--- Dataset extract ---

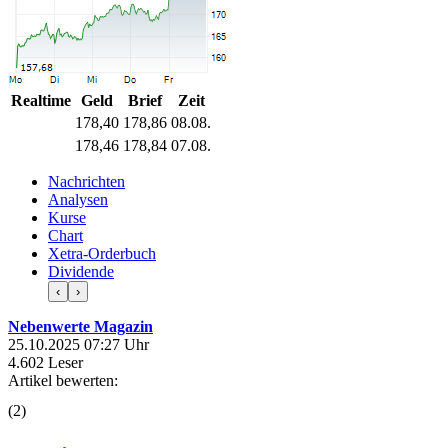
Realtime
Geld
Brief
Zeit
178,40
178,86
08.08.
178,46
178,84
07.08.
Nachrichten
Analysen
Kurse
Chart
Xetra-Orderbuch
Dividende
‹
›
Nebenwerte Magazin
25.10.2025 07:27 Uhr
4.602 Leser
Artikel bewerten:
(
2
)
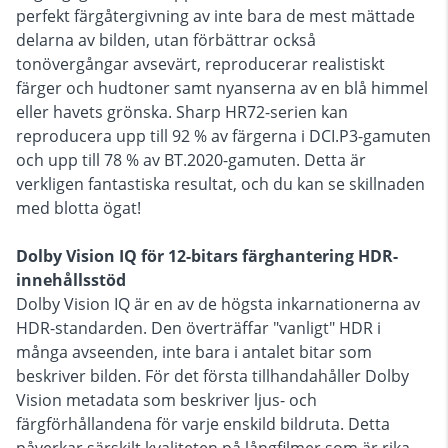
perfekt färgåtergivning av inte bara de mest mättade
delarna av bilden, utan förbättrar också
tonövergångar avsevärt, reproducerar realistiskt
färger och hudtoner samt nyanserna av en blå himmel
eller havets grönska. Sharp HR72-serien kan
reproducera upp till 92 % av färgerna i DCI.P3-gamuten
och upp till 78 % av BT.2020-gamuten. Detta är
verkligen fantastiska resultat, och du kan se skillnaden
med blotta ögat!
Dolby Vision IQ för 12-bitars färghantering HDR-
innehållsstöd
Dolby Vision IQ är en av de högsta inkarnationerna av
HDR-standarden. Den överträffar "vanligt" HDR i
många avseenden, inte bara i antalet bitar som
beskriver bilden. För det första tillhandahåller Dolby
Vision metadata som beskriver ljus- och
färgförhållandena för varje enskild bildruta. Detta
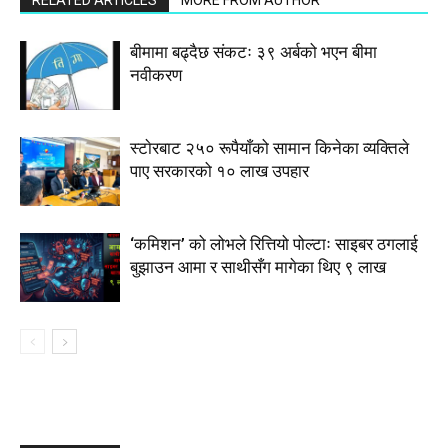
RELATED ARTICLES
MORE FROM AUTHOR
बीमामा बढ्दैछ संकटः ३९ अर्बको भएन बीमा
नवीकरण
स्टाेरबाट २५० रूपैयाँको सामान किनेका व्यक्तिले
पाए सरकारको १० लाख उपहार
‘कमिशन’ को लोभले रित्तियो पोल्टाः साइबर ठगलाई
बुझाउन आमा र साथीसँग मागेका थिए ९ लाख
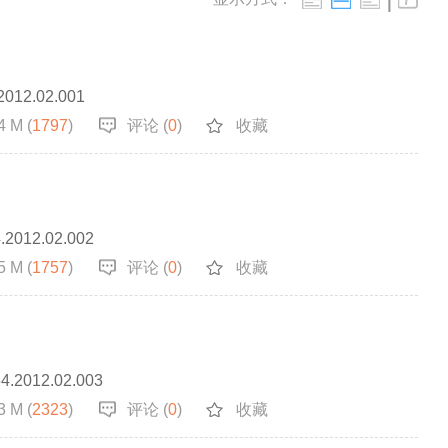
.2012.02.001
4 M (
1797
)
评论 (
0
)
收藏
4.2012.02.002
5 M (
1757
)
评论 (
0
)
收藏
64.2012.02.003
3 M (
2323
)
评论 (
0
)
收藏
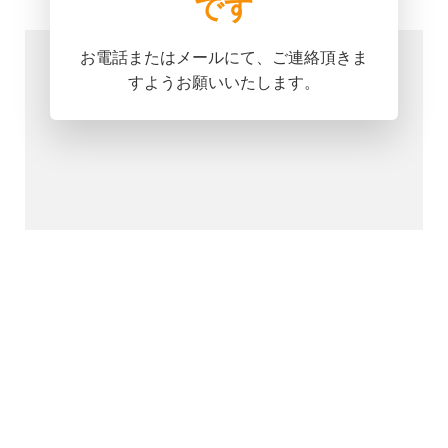
です
お電話またはメールにて、ご連絡頂きま
すようお願いいたします。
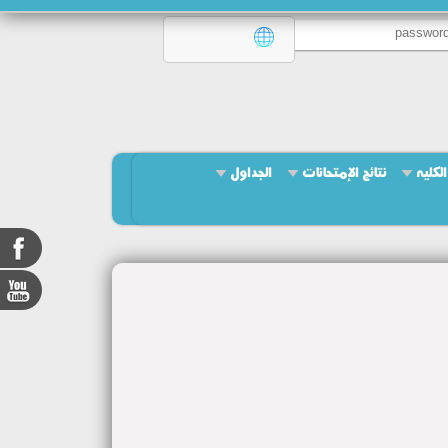
لكليه
نتائج الإمتحانات
الجداول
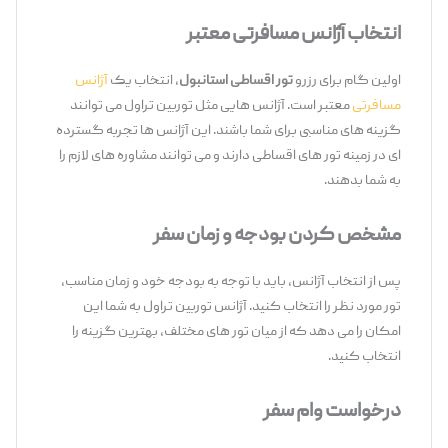
انتخاب آژانس مسافرتی معتبر
اولین گام برای رزرو
تور اقساطی استانبول
، انتخاب یک
آژانس
مسافرتی
معتبر است. آژانس ‌هایی مثل توربین تراول می ‌توانند
گزینه ‌های مناسبی برای شما باشند. این آژانس ‌ها تجربه گسترده‌
ای در زمینه تور های اقساطی دارند و می‌ توانند مشاوره‌ های لازم را
به شما بدهند.
مشخص کردن بودجه و زمان سفر
پس از انتخاب آژانس، باید با توجه به بودجه خود و زمان مناسب،
تور مورد نظر را انتخاب کنید. آژانس توربین تراول به شما این
امکان را می ‌دهد که از میان تور های مختلف، بهترین گزینه را
انتخاب کنید.
درخواست وام سفر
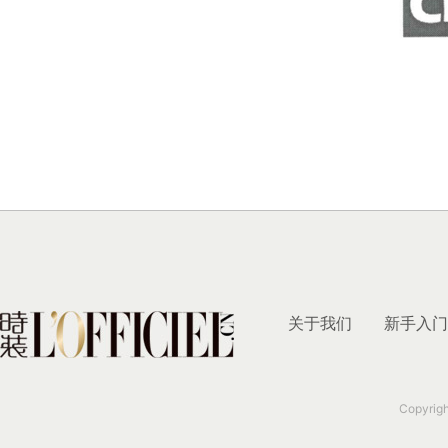
关于我们
新手入门
Copyrig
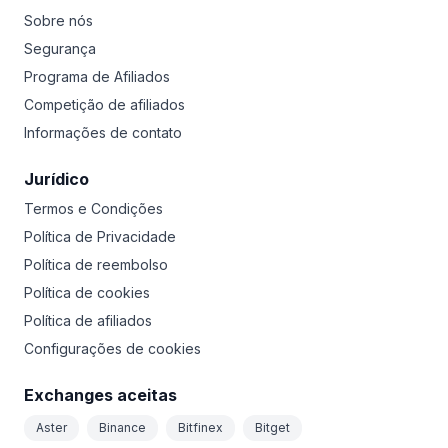
Sobre nós
Segurança
Programa de Afiliados
Competição de afiliados
Informações de contato
Jurídico
Termos e Condições
Política de Privacidade
Política de reembolso
Política de cookies
Política de afiliados
Configurações de cookies
Exchanges aceitas
Aster
Binance
Bitfinex
Bitget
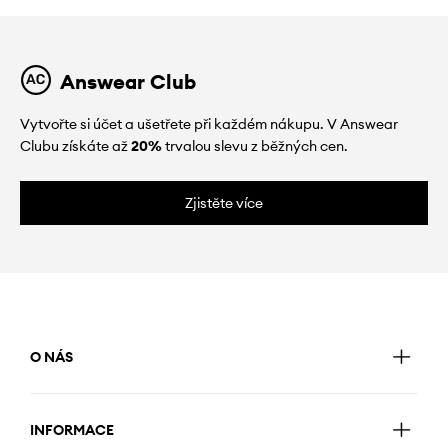
Answear Club
Vytvořte si účet a ušetřete při každém nákupu. V Answear
Clubu získáte až
20%
trvalou slevu z běžných cen.
Zjistěte více
O NÁS
INFORMACE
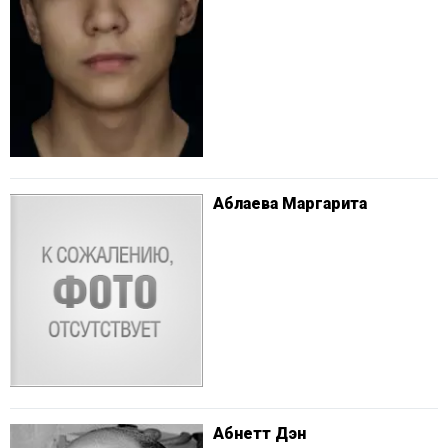
Аблаева Маргарита
Абнетт Дэн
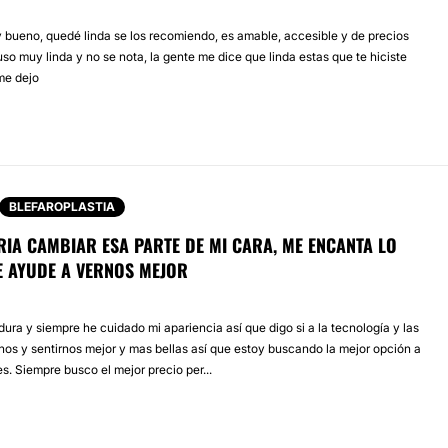
y bueno, quedé linda se los recomiendo, es amable, accesible y de precios
o muy linda y no se nota, la gente me dice que linda estas que te hiciste
me dejo
BLEFAROPLASTIA
IA CAMBIAR ESA PARTE DE MI CARA, ME ENCANTA LO
E AYUDE A VERNOS MEJOR
ra y siempre he cuidado mi apariencia así que digo si a la tecnología y las
rnos y sentirnos mejor y mas bellas así que estoy buscando la mejor opción a
s. Siempre busco el mejor precio per...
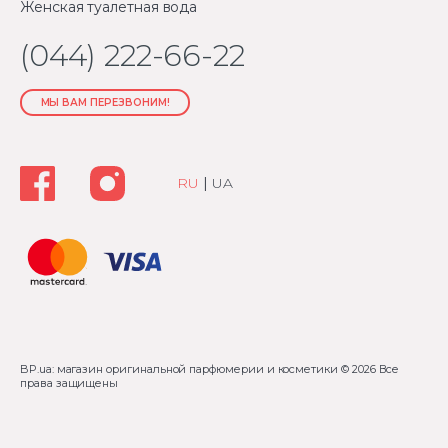
Женская туалетная вода
(044) 222-66-22
МЫ ВАМ ПЕРЕЗВОНИМ!
RU
|
UA
BP.ua: магазин оригинальной парфюмерии и косметики
© 2026 Все
права защищены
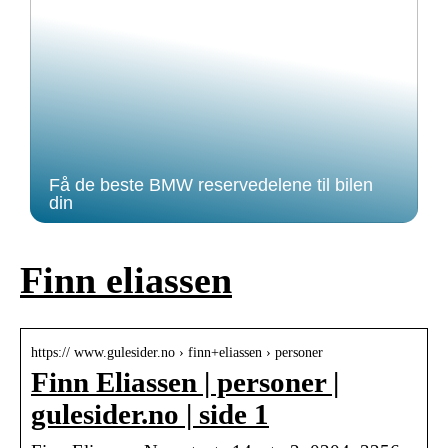
Få de beste BMW reservedelene til bilen
din
Finn eliassen
https:// www.gulesider.no › finn+eliassen › personer
Finn Eliassen | personer |
gulesider.no | side 1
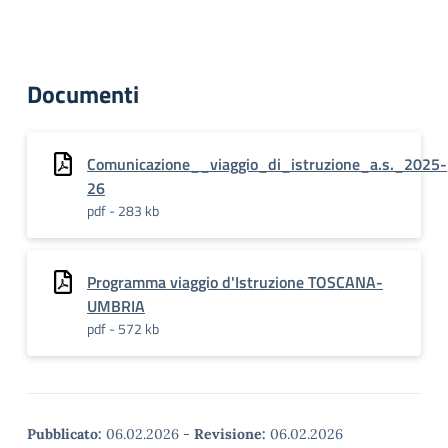
Documenti
Comunicazione__viaggio_di_istruzione_a.s._2025-
26
pdf - 283 kb
Programma viaggio d'Istruzione TOSCANA-
UMBRIA
pdf - 572 kb
Pubblicato:
06.02.2026
-
Revisione:
06.02.2026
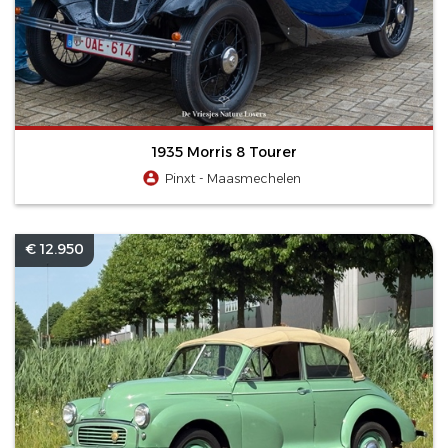
1935 Morris 8 Tourer
Pinxt - Maasmechelen
€ 12.950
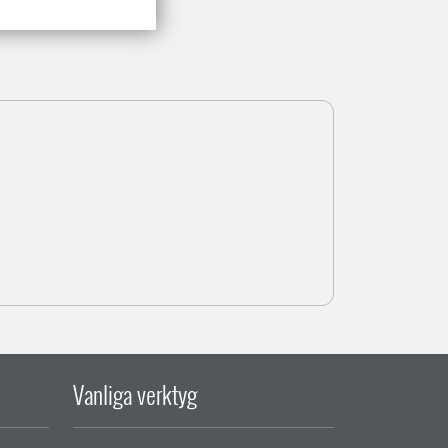
Vanliga verktyg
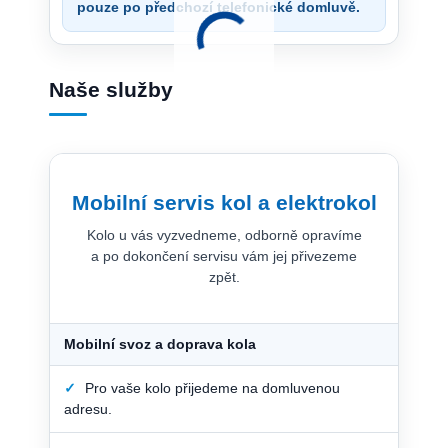
pouze po předchozí telefonické domluvě.
Naše služby
Mobilní servis kol a elektrokol
Kolo u vás vyzvedneme, odborně opravíme
a po dokončení servisu vám jej přivezeme
zpět.
Mobilní svoz a doprava kola
✓
Pro vaše kolo přijedeme na domluvenou
adresu.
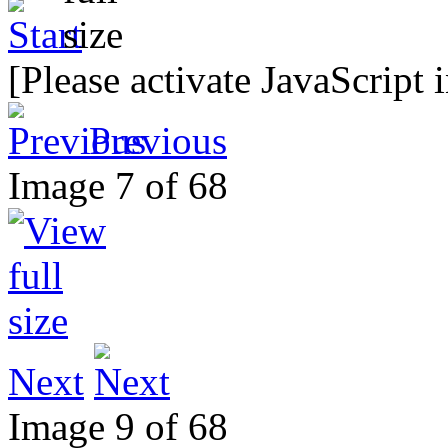
[Please activate JavaScript 
Previous
Image 7 of 68
Next
Image 9 of 68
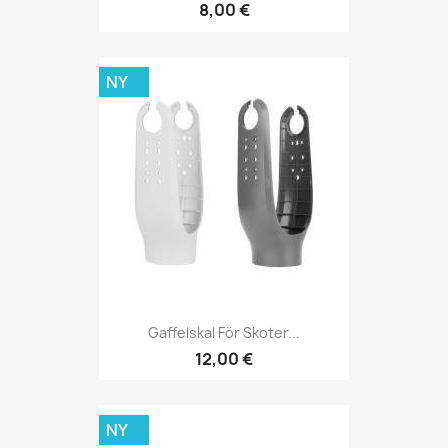
8,00 €
NY
Gaffelskal För Skoter...
12,00 €
NY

---

Exercise prompt —
Which lines of the data hold the string "کنید"? Return each of them.

Solution to the problem —
تور مورد نظر را انتخاب کنید. آژانس توربین تراول به شما این
انتخاب کنید.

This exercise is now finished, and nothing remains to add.